Dia Internacional da Mulher: caminhos para construção de uma sociedade mais justa

No dia 8 de março é comemorado o Dia Internacional da Mulher. Nesta data, celebramos todos os direitos e avanços que as mulheres conquistaram ao longo de décadas. Entre eles, uma das conquistas mais significativas é o direito de trabalhar sem a necessidade da permissão do pai, do marido ou de qualquer outro homem da família. Além disso, a data oficializada pela Organização das Nações Unidas (ONU) em 1970 busca mobilizar a sociedade para garantir direitos, combater a violência contra a mulher e promover a igualdade. 


Segundo o Global Gender Gap Report 2025, divulgado pelo Fórum Econômico Mundial, o mundo ainda levará 123 anos para atingir a paridade total de gênero. O relatório, que acompanha a evolução da igualdade há 20 anos, aponta que a média global de paridade de gênero atingiu 68,8%, um avanço de 0,3 ponto percentual em relação a 2024. Entre os 148 países avaliados, o Brasil aparece na 72ª posição do ranking global.

O país registra um desempenho quase pleno em educação, destacando-se como líder nesse indicador, e ocupa a 28ª posição em saúde. Em contrapartida, nos pilares de economia (96ª posição) e política (70ª posição), a participação feminina ainda se concentra em poucas posições de poder e decisão.

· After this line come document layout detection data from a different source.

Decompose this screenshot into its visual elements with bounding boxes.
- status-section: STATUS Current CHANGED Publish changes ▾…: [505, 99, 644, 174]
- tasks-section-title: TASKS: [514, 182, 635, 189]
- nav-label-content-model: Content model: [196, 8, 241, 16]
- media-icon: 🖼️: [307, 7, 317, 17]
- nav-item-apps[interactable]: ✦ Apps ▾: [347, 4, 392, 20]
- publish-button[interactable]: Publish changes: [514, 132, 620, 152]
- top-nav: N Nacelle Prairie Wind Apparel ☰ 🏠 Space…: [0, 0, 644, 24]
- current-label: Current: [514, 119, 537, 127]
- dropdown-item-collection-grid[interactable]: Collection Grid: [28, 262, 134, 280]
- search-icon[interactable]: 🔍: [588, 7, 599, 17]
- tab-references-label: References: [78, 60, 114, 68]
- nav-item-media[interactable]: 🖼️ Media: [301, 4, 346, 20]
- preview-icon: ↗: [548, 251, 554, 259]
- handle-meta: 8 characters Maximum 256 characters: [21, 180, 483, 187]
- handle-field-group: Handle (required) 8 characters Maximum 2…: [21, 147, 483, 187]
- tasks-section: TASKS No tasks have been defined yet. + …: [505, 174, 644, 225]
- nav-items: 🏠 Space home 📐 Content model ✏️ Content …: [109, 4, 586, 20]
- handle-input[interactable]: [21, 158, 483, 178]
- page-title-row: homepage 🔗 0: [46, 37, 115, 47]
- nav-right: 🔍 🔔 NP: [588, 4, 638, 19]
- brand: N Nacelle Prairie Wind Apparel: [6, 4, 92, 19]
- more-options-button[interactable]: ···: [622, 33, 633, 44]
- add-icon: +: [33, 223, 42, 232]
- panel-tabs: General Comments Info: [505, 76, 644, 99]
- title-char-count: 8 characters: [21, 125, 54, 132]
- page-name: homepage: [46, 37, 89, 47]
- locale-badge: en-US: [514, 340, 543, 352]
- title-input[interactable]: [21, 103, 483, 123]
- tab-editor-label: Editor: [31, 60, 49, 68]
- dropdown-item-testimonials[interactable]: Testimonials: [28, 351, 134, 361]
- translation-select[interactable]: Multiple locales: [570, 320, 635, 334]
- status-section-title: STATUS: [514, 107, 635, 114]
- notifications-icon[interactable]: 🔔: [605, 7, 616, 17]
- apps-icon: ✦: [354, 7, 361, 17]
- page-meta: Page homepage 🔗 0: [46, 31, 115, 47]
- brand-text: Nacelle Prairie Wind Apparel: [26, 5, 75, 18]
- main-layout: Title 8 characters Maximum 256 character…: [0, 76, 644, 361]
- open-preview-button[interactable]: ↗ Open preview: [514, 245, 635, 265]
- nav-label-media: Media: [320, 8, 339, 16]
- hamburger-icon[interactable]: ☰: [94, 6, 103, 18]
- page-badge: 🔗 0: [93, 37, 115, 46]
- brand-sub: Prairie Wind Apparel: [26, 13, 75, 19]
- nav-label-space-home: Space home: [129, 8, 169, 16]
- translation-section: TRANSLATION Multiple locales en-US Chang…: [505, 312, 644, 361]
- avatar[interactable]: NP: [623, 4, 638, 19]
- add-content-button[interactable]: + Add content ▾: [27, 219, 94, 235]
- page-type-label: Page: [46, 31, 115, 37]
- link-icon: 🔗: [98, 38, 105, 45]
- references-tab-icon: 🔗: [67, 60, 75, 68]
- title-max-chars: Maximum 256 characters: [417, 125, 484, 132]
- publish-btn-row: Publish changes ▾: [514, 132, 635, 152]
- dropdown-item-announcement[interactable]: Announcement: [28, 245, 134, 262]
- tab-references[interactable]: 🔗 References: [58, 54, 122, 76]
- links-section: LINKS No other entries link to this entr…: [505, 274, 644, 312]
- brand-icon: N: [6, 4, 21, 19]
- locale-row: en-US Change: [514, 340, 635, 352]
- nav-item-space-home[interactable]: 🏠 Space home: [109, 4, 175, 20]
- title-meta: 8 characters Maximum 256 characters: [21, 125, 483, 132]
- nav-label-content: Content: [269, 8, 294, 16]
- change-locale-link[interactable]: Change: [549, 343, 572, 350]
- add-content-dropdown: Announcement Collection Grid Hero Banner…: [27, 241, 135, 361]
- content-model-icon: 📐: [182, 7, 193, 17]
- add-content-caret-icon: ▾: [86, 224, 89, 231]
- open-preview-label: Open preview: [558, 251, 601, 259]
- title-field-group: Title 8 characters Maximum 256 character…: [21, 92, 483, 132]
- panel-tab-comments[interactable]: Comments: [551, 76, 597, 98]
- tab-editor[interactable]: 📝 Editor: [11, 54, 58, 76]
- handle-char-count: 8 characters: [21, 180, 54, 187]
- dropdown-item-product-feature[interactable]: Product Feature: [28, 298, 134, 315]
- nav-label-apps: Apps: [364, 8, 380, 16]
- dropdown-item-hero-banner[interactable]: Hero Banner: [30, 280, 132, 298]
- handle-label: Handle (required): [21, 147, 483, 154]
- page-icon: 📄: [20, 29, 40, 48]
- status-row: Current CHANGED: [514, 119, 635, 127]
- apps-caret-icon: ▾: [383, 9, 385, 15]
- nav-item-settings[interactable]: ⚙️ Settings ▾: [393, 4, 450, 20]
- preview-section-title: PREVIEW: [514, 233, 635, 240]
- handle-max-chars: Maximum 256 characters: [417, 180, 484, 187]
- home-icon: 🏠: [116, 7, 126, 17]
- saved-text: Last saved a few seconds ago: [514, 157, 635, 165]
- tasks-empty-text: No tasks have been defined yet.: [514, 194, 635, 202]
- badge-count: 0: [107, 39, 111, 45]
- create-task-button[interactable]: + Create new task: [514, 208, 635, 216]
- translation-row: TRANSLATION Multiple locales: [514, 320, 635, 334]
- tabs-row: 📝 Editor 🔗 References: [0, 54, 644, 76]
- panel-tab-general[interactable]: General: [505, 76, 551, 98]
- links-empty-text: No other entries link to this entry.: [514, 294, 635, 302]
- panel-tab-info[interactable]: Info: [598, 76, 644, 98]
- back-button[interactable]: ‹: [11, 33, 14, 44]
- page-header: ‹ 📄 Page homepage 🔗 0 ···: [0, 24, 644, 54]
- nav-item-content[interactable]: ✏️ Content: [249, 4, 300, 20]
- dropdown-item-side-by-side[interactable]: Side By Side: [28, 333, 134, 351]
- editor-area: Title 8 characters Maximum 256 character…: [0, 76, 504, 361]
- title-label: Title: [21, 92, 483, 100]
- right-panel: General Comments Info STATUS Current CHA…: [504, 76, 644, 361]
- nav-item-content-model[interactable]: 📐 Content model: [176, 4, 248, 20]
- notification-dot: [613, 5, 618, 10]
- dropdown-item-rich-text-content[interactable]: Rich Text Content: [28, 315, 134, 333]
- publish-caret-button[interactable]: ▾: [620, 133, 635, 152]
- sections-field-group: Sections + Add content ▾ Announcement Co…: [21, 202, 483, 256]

Quanto à força de trabalho mundial, as mulheres representam 41,2% e, apesar de terem níveis educacionais mais altos do que os homens, ocupam apenas 28,8% das posições de liderança. Além disso, enfrentam maior descontinuidade profissional: são 55,2% mais propensas a interromper a carreira e ficam, em média, um ano e meio a mais fora do mercado de trabalho.

No Brasil, o 4º Relatório de Transparência Salarial e Critérios Remuneratórios, elaborado pelo Ministério do Trabalho e Emprego (MTE) em parceria com o Ministério das Mulheres, divulgado em 2025, revela que as mulheres ganham em média, 21,2% a menos que os homens, o equivalente a R$1.049,67 a menos, considerando o salário médio nas 54.041 empresas com 100 ou mais funcionários. 

Outro ponto a ser considerado é a inclusão de mulheres em determinadas áreas, como STEM (Ciência, Tecnologia, Engenharia e Matemática). Um levantamento da Unesco revela que cerca de 33% dos pesquisadores científicos no mundo são mulheres. Não é à toa que em 2015 a ONU instituiu 11 de fevereiro como  Dia Internacional de Mulheres e Meninas na Ciência para promover a equidade de gênero nas áreas STEM. 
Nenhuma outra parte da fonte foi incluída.